Staff “chose the Winnebago’s spare tire, which was sheathed in vinyl emblazoned with the image of Mount Rushmore,” a place she had always wanted to visit.
She is an archivist at a public library, quite clever, and outwits and outwaits the competition until during a lightning storm she bonds with the other finalist, Landry Harmon, a failed pro bowler. They decide to collaborate and use the RV to stage a jewelry store heist.
Staff as central character is an exception in these stories. Most of Singleton’s protagonists/narrators are eccentric males, a little cranky, with drinking or other problems, already fallen from a not-very-high perch, often already divorced with a second marriage in some trouble. They are wry, keenly observant, identify problems clearly, including their own, but are helpless to fix anything.
In “Columbus Day” the protagonist’s wife, Lisette, watches, one might say studies, real-life crime murder shows day and night, especially mariticide, the murder of one’s spouse. He seriously worries he is to be her target, but busies himself racking up the 10,000 steps a day his health plan demands, a regimen he agreed to because he “can buy a lot of cigarettes and booze with that extra twelve hundred dollars a year.”
Renfro Truluck walks at the mall, which he describes in absurd but accurate terms: “Vacant storefront, vacant storefront, Place That Sells Ball Caps” and so on. Renfro is not a prude, he insists, but is appalled that at a place called “The Relaxation Station … people get chair massages and sea-salt foot baths right in front of everyone walking by.” At “Brows ‘n’ More people sit in public to have their eyebrows waxed. Who does that!”

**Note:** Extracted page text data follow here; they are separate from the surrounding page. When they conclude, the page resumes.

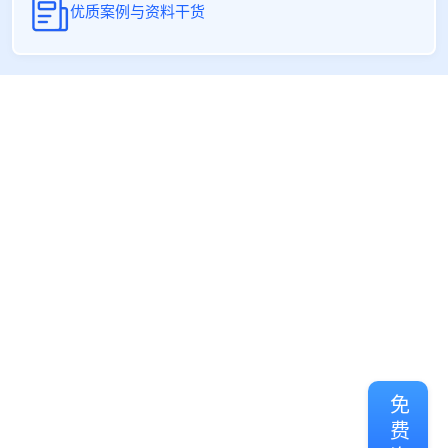
优质案例与资料干货
免费咨询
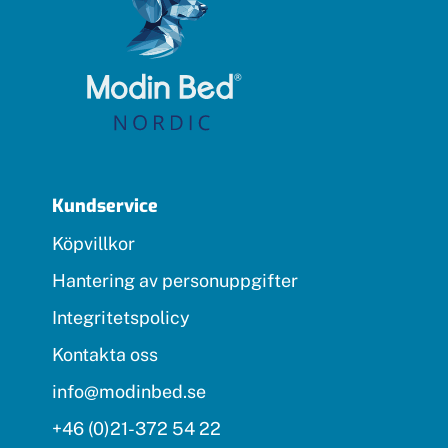
Kundservice
Köpvillkor
Hantering av personuppgifter
Integritetspolicy
Kontakta oss
info@modinbed.se
+46 (0)21-372 54 22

Not all the heroes are alcoholics.
The story “Gloryland” opens this way. “If I’d not punched out my previous three bosses, I wouldn’t have fallen prey to graveyard shifts.” An ex-professor of American Studies, he is a night watchman at a concrete recycling center. They are paid to receive chunks of broken sidewalks, smash them and sell the product as “sturdy fill.” His job is to keep contractors from dumping at night without paying the fee. His co-worker, Dickie Land, is writing the entire Bible on one large piece of pegboard in minute script with a one-haired brush.
In the story “Hex Keys” a father, on Father’s Day, 1972, takes his 12-year-old son on an odyssey to visit various women who, had matters worked out differently, might have been his mother. They start at the diner, Mama’s Nook, where young Preston is introduced to waitresses Arlene and Varlene, who look alike and are dressed alike, are sisters but not twins, and have a sister named, of course, Darlene. Pop had dated and broken up with all three. Any one of them might have been his mother.
When they are served their breakfast, Pop tells his boy it’s ok for him to eat his waffle, but he, Pop, won’t. “ Never eat food served to you by someone you’ve hurt, Preston. If I can teach you anything, that’s it.”
With any collection of stories by one author it is often best not to read through. More than two O. Henry stories and you begin to guess the upcoming reversal. Romantic stories soon cloy. With Singleton, the narrators and set-ups are so bizarre, to savor them fully, take one a day and let the cleverness and absurdity sink in.
Don Noble is host of the Alabama Public Television literary interview show “Bookmark with Don Noble.” His most recent book is Belles’ Letters 2, a collection of short fiction by Alabama women.